Suppose you flip a fair coin 10,000 time how can you characterize the distribution of the occurrence of head?

From the textbook, it says that P[head>n/2 + k√n] < e^(-k^2)/2, why is that and what is the derivation? What theorem is this, we had only learn Bernoulli distribution and Chebyshev so far, it seem odd that the textbook would jump to such a conclusion without rigorous proof.

Thanks in advance

 

[mathman]

I haven't worked on it, but it looks like an approximation for the tail of the Bernoulli distribution for a large sample.

 

[f24u7]

thanks for the reply, could you give me a hint for how would you go about deriving this

 

[mathman]

thanks for the reply, could you give me a hint for how would you go about deriving this

The first step is to approximate the tail by an integral.

 

[Stephen Tashi]

we had only learn Bernoulli distribution and Chebyshev so far

I haven't worked on the problem either.

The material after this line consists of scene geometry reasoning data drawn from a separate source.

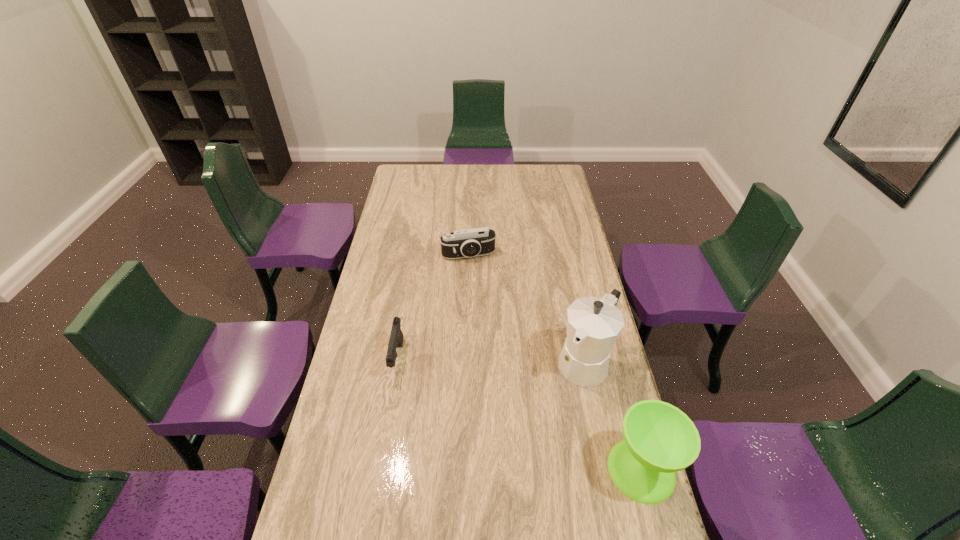 The image size is (960, 540). In order to click on free space located at the spout of the tallest object in this screenshot , I will do `click(542, 422)`.

Locate an element on the screen. The width and height of the screenshot is (960, 540). free space located 0.240m on the front lens of the farthest object is located at coordinates (486, 304).

Image resolution: width=960 pixels, height=540 pixels. What are the coordinates of `vacant space situated 0.140m on the front lens of the farthest object` in the screenshot? It's located at (481, 286).

Image resolution: width=960 pixels, height=540 pixels. In order to click on free space located 0.320m on the front lens of the farthest object in this screenshot , I will do `click(491, 319)`.

Identify the location of object that is positioned at the left edge. The height and width of the screenshot is (540, 960). (396, 337).

The height and width of the screenshot is (540, 960). I want to click on wineglass that is at the right edge, so (659, 439).

Locate an element on the screen. coffeepot located in the right edge section of the desktop is located at coordinates pos(593,324).

The height and width of the screenshot is (540, 960). What are the coordinates of `vacant space at the far edge of the desktop` in the screenshot? It's located at (494, 175).

This screenshot has height=540, width=960. I want to click on free space at the left edge of the desktop, so click(344, 449).

Locate an element on the screen. vacant space at the right edge of the desktop is located at coordinates (553, 262). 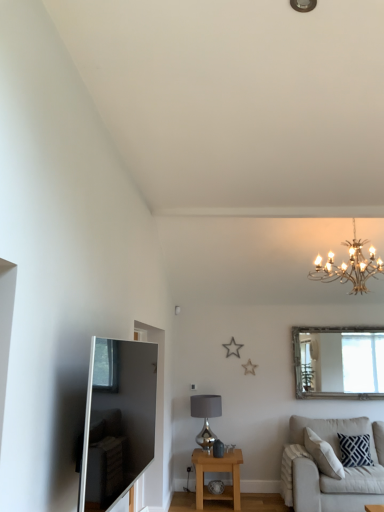 Question: Does silver metallic lampshade at center have a greater height compared to navy blue textured pillow at lower right?

Choices:
 (A) no
 (B) yes

Answer: (B)

Question: Are silver metallic lampshade at center and navy blue textured pillow at lower right making contact?

Choices:
 (A) no
 (B) yes

Answer: (A)

Question: Would you consider silver metallic lampshade at center to be distant from navy blue textured pillow at lower right?

Choices:
 (A) no
 (B) yes

Answer: (B)

Question: Can you confirm if silver metallic lampshade at center is positioned to the left of navy blue textured pillow at lower right?

Choices:
 (A) yes
 (B) no

Answer: (A)

Question: Does silver metallic lampshade at center lie in front of navy blue textured pillow at lower right?

Choices:
 (A) yes
 (B) no

Answer: (B)

Question: Is navy blue textured pillow at lower right inside silver metallic lampshade at center?

Choices:
 (A) yes
 (B) no

Answer: (B)

Question: Is gold metallic chandelier at upper right inside satin silver tv at left?

Choices:
 (A) no
 (B) yes

Answer: (A)

Question: From a real-world perspective, is satin silver tv at left physically below gold metallic chandelier at upper right?

Choices:
 (A) no
 (B) yes

Answer: (B)

Question: Is satin silver tv at left outside of gold metallic chandelier at upper right?

Choices:
 (A) yes
 (B) no

Answer: (A)

Question: Is satin silver tv at left wider than gold metallic chandelier at upper right?

Choices:
 (A) yes
 (B) no

Answer: (B)

Question: Is satin silver tv at left to the left of gold metallic chandelier at upper right from the viewer's perspective?

Choices:
 (A) yes
 (B) no

Answer: (A)

Question: Considering the relative sizes of satin silver tv at left and gold metallic chandelier at upper right in the image provided, is satin silver tv at left taller than gold metallic chandelier at upper right?

Choices:
 (A) no
 (B) yes

Answer: (A)

Question: Does silver-framed mirror at upper right come in front of silver metallic lampshade at center?

Choices:
 (A) no
 (B) yes

Answer: (A)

I agree that the result is not a simple consequence of the bernoulli distribution and the Chebyshev inequality, but you might be able to prove it from them with some work.

The mean of N independent tosses of a fair coin (landing "0" or "1") is the sum of the mean of the results of the individual tosses and the variance is the sum of the individual variances. So you have a mean of N/2 and variance of N(1/2)(1-1/2). To prove the result from the Chebyshev inequality, you'd need to work out an inequality relating 1/x^2 and e^(-x^2).